- **Exercise prompt**: Pictures stay out; print the rest of the listing below exactly as it stands.

::::

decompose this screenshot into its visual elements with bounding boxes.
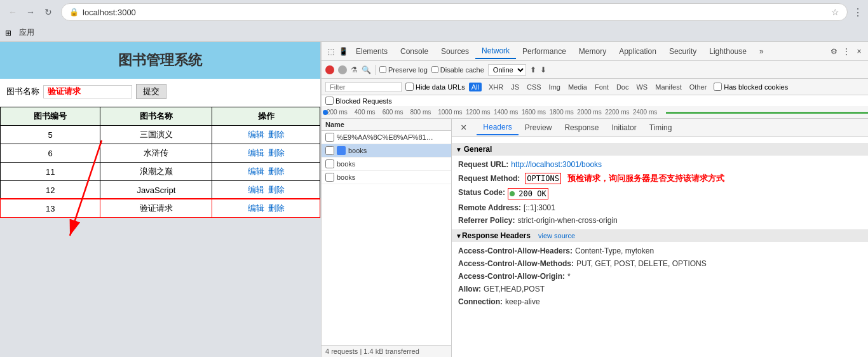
tab-timing[interactable]: Timing — [643, 121, 679, 135]
network-item-name-2: books — [337, 160, 355, 168]
throttle-select[interactable]: Online — [488, 64, 526, 76]
blocked-requests-checkbox[interactable] — [325, 97, 334, 105]
network-item-check-3[interactable] — [325, 173, 334, 182]
delete-link[interactable]: 删除 — [268, 185, 285, 194]
table-row: 11 浪潮之巅 编辑 删除 — [1, 163, 320, 181]
back-button[interactable]: ← — [5, 4, 20, 20]
stop-button[interactable] — [338, 65, 347, 74]
record-button[interactable] — [325, 65, 334, 74]
filter-js[interactable]: JS — [508, 83, 522, 91]
address-text: localhost:3000 — [83, 8, 136, 17]
filter-css[interactable]: CSS — [524, 83, 545, 91]
edit-link[interactable]: 编辑 — [248, 148, 264, 158]
header-value-3: GET,HEAD,POST — [484, 285, 545, 293]
cors-annotation: 预检请求，询问服务器是否支持该请求方式 — [567, 173, 724, 184]
network-item-check-1[interactable] — [325, 146, 334, 155]
filter-manifest[interactable]: Manifest — [652, 83, 685, 91]
has-blocked-cookies-checkbox[interactable]: Has blocked cookies — [714, 83, 788, 91]
edit-link[interactable]: 编辑 — [248, 185, 264, 194]
tab-response[interactable]: Response — [558, 121, 605, 135]
preserve-log-input[interactable] — [379, 66, 386, 73]
hide-data-input[interactable] — [405, 83, 414, 91]
delete-link[interactable]: 删除 — [268, 166, 285, 176]
detail-content: General Request URL: http://localhost:30… — [452, 137, 868, 357]
header-value-0: Content-Type, mytoken — [575, 246, 654, 255]
tab-console[interactable]: Console — [394, 44, 435, 58]
request-method-value: OPTIONS — [525, 173, 561, 184]
books-table: 图书编号 图书名称 操作 5 三国演义 编辑 删除 — [0, 107, 320, 218]
col-header-id: 图书编号 — [1, 107, 100, 126]
devtools-menu-button[interactable]: ⋮ — [840, 45, 853, 58]
hide-data-urls-checkbox[interactable]: Hide data URLs — [405, 83, 465, 91]
tab-security[interactable]: Security — [663, 44, 703, 58]
inspect-element-button[interactable]: ⬚ — [324, 45, 337, 58]
close-detail-button[interactable]: × — [454, 119, 473, 136]
delete-link[interactable]: 删除 — [268, 130, 285, 139]
filter-media[interactable]: Media — [565, 83, 590, 91]
disable-cache-checkbox[interactable]: Disable cache — [431, 66, 484, 74]
tab-lighthouse[interactable]: Lighthouse — [703, 44, 753, 58]
device-toolbar-button[interactable]: 📱 — [337, 45, 349, 58]
disable-cache-label: Disable cache — [440, 66, 484, 74]
tab-headers[interactable]: Headers — [477, 120, 518, 135]
refresh-button[interactable]: ↻ — [41, 4, 56, 20]
submit-button[interactable]: 提交 — [136, 84, 166, 99]
highlighted-table-row: 13 验证请求 编辑 删除 — [1, 199, 320, 218]
network-item-3[interactable]: books — [322, 171, 451, 184]
response-header-0: Access-Control-Allow-Headers: Content-Ty… — [458, 245, 862, 257]
general-section-header[interactable]: General — [452, 143, 868, 156]
page-title: 图书管理系统 — [0, 42, 320, 79]
filter-icon[interactable]: ⚗ — [351, 65, 358, 74]
filter-font[interactable]: Font — [592, 83, 612, 91]
marker-1400: 1400 ms — [494, 109, 522, 116]
edit-link[interactable]: 编辑 — [248, 166, 264, 176]
filter-doc[interactable]: Doc — [613, 83, 632, 91]
disable-cache-input[interactable] — [431, 66, 438, 73]
search-icon[interactable]: 🔍 — [362, 65, 371, 74]
menu-button[interactable]: ⋮ — [853, 6, 863, 18]
filter-img[interactable]: Img — [546, 83, 564, 91]
network-status-bar: 4 requests | 1.4 kB transferred — [322, 345, 451, 357]
marker-200: 200 ms — [327, 109, 355, 116]
has-blocked-input[interactable] — [714, 83, 722, 91]
filter-input[interactable] — [325, 82, 402, 92]
network-item-name-0: %E9%AA%8C%E8%AF%81%E8%... — [337, 133, 438, 141]
settings-button[interactable]: ⚙ — [827, 45, 840, 58]
delete-link[interactable]: 删除 — [268, 203, 285, 213]
tab-memory[interactable]: Memory — [573, 44, 613, 58]
apps-label[interactable]: 应用 — [14, 26, 39, 39]
response-headers-section-header[interactable]: Response Headers view source — [452, 229, 868, 242]
forward-button[interactable]: → — [23, 4, 38, 20]
filter-ws[interactable]: WS — [633, 83, 651, 91]
filter-other[interactable]: Other — [686, 83, 710, 91]
delete-link[interactable]: 删除 — [268, 148, 285, 158]
marker-800: 800 ms — [410, 109, 438, 116]
tab-initiator[interactable]: Initiator — [605, 121, 642, 135]
network-item-1[interactable]: books — [322, 144, 451, 158]
view-source-link[interactable]: view source — [538, 232, 575, 239]
network-item-2[interactable]: books — [322, 158, 451, 171]
tab-elements[interactable]: Elements — [349, 44, 394, 58]
tab-application[interactable]: Application — [613, 44, 663, 58]
tab-network[interactable]: Network — [475, 44, 516, 59]
tab-performance[interactable]: Performance — [516, 44, 573, 58]
search-input[interactable] — [43, 85, 132, 98]
tab-more[interactable]: » — [753, 44, 770, 58]
all-filter-btn[interactable]: All — [469, 83, 482, 91]
network-item-check-0[interactable] — [325, 133, 334, 142]
close-devtools-button[interactable]: × — [853, 45, 865, 58]
edit-link[interactable]: 编辑 — [248, 130, 264, 139]
nav-buttons: ← → ↻ — [5, 4, 56, 20]
preserve-log-checkbox[interactable]: Preserve log — [379, 66, 428, 74]
edit-link[interactable]: 编辑 — [248, 203, 264, 213]
upload-icon[interactable]: ⬆ — [530, 65, 536, 74]
bookmark-icon[interactable]: ☆ — [831, 7, 839, 17]
network-item-check-2[interactable] — [325, 159, 334, 168]
network-item-0[interactable]: %E9%AA%8C%E8%AF%81%E8%... — [322, 131, 451, 144]
tab-sources[interactable]: Sources — [435, 44, 475, 58]
filter-xhr[interactable]: XHR — [485, 83, 506, 91]
download-icon[interactable]: ⬇ — [540, 65, 546, 74]
tab-preview[interactable]: Preview — [519, 121, 559, 135]
address-bar[interactable]: 🔒 localhost:3000 ☆ — [61, 3, 848, 21]
response-header-2: Access-Control-Allow-Origin: * — [458, 270, 862, 283]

::::

- **Answer section**:
decompose this screenshot into its visual elements with bounding boxes.
tab-timing[interactable]: Timing — [643, 121, 679, 135]
network-item-name-2: books — [337, 160, 355, 168]
throttle-select[interactable]: Online — [488, 64, 526, 76]
blocked-requests-checkbox[interactable] — [325, 97, 334, 105]
network-item-check-3[interactable] — [325, 173, 334, 182]
delete-link[interactable]: 删除 — [268, 185, 285, 194]
table-row: 11 浪潮之巅 编辑 删除 — [1, 163, 320, 181]
back-button[interactable]: ← — [5, 4, 20, 20]
stop-button[interactable] — [338, 65, 347, 74]
record-button[interactable] — [325, 65, 334, 74]
filter-js[interactable]: JS — [508, 83, 522, 91]
address-text: localhost:3000 — [83, 8, 136, 17]
filter-css[interactable]: CSS — [524, 83, 545, 91]
edit-link[interactable]: 编辑 — [248, 148, 264, 158]
header-value-3: GET,HEAD,POST — [484, 285, 545, 293]
cors-annotation: 预检请求，询问服务器是否支持该请求方式 — [567, 173, 724, 184]
network-item-check-1[interactable] — [325, 146, 334, 155]
filter-manifest[interactable]: Manifest — [652, 83, 685, 91]
has-blocked-cookies-checkbox[interactable]: Has blocked cookies — [714, 83, 788, 91]
edit-link[interactable]: 编辑 — [248, 185, 264, 194]
tab-response[interactable]: Response — [558, 121, 605, 135]
preserve-log-input[interactable] — [379, 66, 386, 73]
hide-data-input[interactable] — [405, 83, 414, 91]
delete-link[interactable]: 删除 — [268, 166, 285, 176]
detail-content: General Request URL: http://localhost:30… — [452, 137, 868, 357]
header-value-0: Content-Type, mytoken — [575, 246, 654, 255]
tab-console[interactable]: Console — [394, 44, 435, 58]
request-method-value: OPTIONS — [525, 173, 561, 184]
books-table: 图书编号 图书名称 操作 5 三国演义 编辑 删除 — [0, 107, 320, 218]
col-header-id: 图书编号 — [1, 107, 100, 126]
devtools-menu-button[interactable]: ⋮ — [840, 45, 853, 58]
hide-data-urls-checkbox[interactable]: Hide data URLs — [405, 83, 465, 91]
tab-security[interactable]: Security — [663, 44, 703, 58]
inspect-element-button[interactable]: ⬚ — [324, 45, 337, 58]
close-detail-button[interactable]: × — [454, 119, 473, 136]
delete-link[interactable]: 删除 — [268, 130, 285, 139]
filter-media[interactable]: Media — [565, 83, 590, 91]
disable-cache-checkbox[interactable]: Disable cache — [431, 66, 484, 74]
tab-lighthouse[interactable]: Lighthouse — [703, 44, 753, 58]
device-toolbar-button[interactable]: 📱 — [337, 45, 349, 58]
disable-cache-label: Disable cache — [440, 66, 484, 74]
tab-headers[interactable]: Headers — [477, 120, 518, 135]
refresh-button[interactable]: ↻ — [41, 4, 56, 20]
submit-button[interactable]: 提交 — [136, 84, 166, 99]
highlighted-table-row: 13 验证请求 编辑 删除 — [1, 199, 320, 218]
network-item-3[interactable]: books — [322, 171, 451, 184]
response-header-0: Access-Control-Allow-Headers: Content-Ty… — [458, 245, 862, 257]
general-section-header[interactable]: General — [452, 143, 868, 156]
page-title: 图书管理系统 — [0, 42, 320, 79]
filter-icon[interactable]: ⚗ — [351, 65, 358, 74]
filter-font[interactable]: Font — [592, 83, 612, 91]
marker-1400: 1400 ms — [494, 109, 522, 116]
edit-link[interactable]: 编辑 — [248, 166, 264, 176]
filter-doc[interactable]: Doc — [613, 83, 632, 91]
disable-cache-input[interactable] — [431, 66, 438, 73]
search-icon[interactable]: 🔍 — [362, 65, 371, 74]
menu-button[interactable]: ⋮ — [853, 6, 863, 18]
filter-img[interactable]: Img — [546, 83, 564, 91]
network-status-bar: 4 requests | 1.4 kB transferred — [322, 345, 451, 357]
marker-200: 200 ms — [327, 109, 355, 116]
has-blocked-input[interactable] — [714, 83, 722, 91]
filter-input[interactable] — [325, 82, 402, 92]
network-item-name-0: %E9%AA%8C%E8%AF%81%E8%... — [337, 133, 438, 141]
settings-button[interactable]: ⚙ — [827, 45, 840, 58]
delete-link[interactable]: 删除 — [268, 203, 285, 213]
tab-memory[interactable]: Memory — [573, 44, 613, 58]
apps-label[interactable]: 应用 — [14, 26, 39, 39]
response-headers-section-header[interactable]: Response Headers view source — [452, 229, 868, 242]
forward-button[interactable]: → — [23, 4, 38, 20]
filter-ws[interactable]: WS — [633, 83, 651, 91]
filter-other[interactable]: Other — [686, 83, 710, 91]
delete-link[interactable]: 删除 — [268, 148, 285, 158]
marker-800: 800 ms — [410, 109, 438, 116]
tab-initiator[interactable]: Initiator — [605, 121, 642, 135]
network-item-1[interactable]: books — [322, 144, 451, 158]
view-source-link[interactable]: view source — [538, 232, 575, 239]
network-item-2[interactable]: books — [322, 158, 451, 171]
tab-elements[interactable]: Elements — [349, 44, 394, 58]
tab-application[interactable]: Application — [613, 44, 663, 58]
tab-network[interactable]: Network — [475, 44, 516, 59]
tab-performance[interactable]: Performance — [516, 44, 573, 58]
search-input[interactable] — [43, 85, 132, 98]
tab-more[interactable]: » — [753, 44, 770, 58]
all-filter-btn[interactable]: All — [469, 83, 482, 91]
network-item-check-0[interactable] — [325, 133, 334, 142]
close-devtools-button[interactable]: × — [853, 45, 865, 58]
edit-link[interactable]: 编辑 — [248, 130, 264, 139]
nav-buttons: ← → ↻ — [5, 4, 56, 20]
preserve-log-checkbox[interactable]: Preserve log — [379, 66, 428, 74]
edit-link[interactable]: 编辑 — [248, 203, 264, 213]
upload-icon[interactable]: ⬆ — [530, 65, 536, 74]
bookmark-icon[interactable]: ☆ — [831, 7, 839, 17]
network-item-check-2[interactable] — [325, 159, 334, 168]
network-item-0[interactable]: %E9%AA%8C%E8%AF%81%E8%... — [322, 131, 451, 144]
tab-sources[interactable]: Sources — [435, 44, 475, 58]
filter-xhr[interactable]: XHR — [485, 83, 506, 91]
download-icon[interactable]: ⬇ — [540, 65, 546, 74]
tab-preview[interactable]: Preview — [519, 121, 559, 135]
address-bar[interactable]: 🔒 localhost:3000 ☆ — [61, 3, 848, 21]
response-header-2: Access-Control-Allow-Origin: * — [458, 270, 862, 283]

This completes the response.